[Saved data entries]
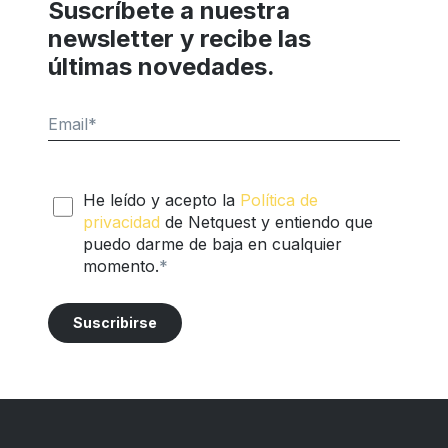
Suscríbete a nuestra
newsletter y recibe las
últimas novedades.
Email
*
He leído y acepto la
Política de
privacidad
de Netquest y entiendo que
puedo darme de baja en cualquier
momento.
*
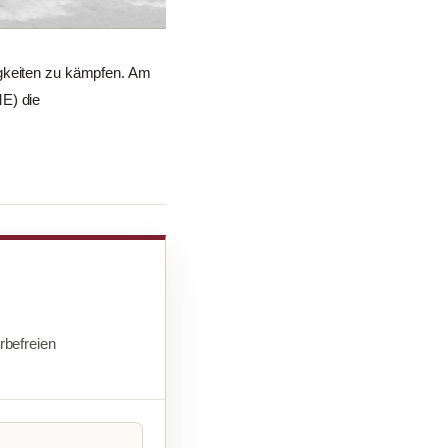
igkeiten zu kämpfen. Am
ME) die
befreien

**What you have to do:** Copy every record exactly as it appears, apart from any pictures.

**Answer section:**
Suscríbete a nuestra
newsletter y recibe las
últimas novedades.
Email
*
He leído y acepto la
Política de
privacidad
de Netquest y entiendo que
puedo darme de baja en cualquier
momento.
*
igkeiten zu kämpfen. Am
ME) die
befreien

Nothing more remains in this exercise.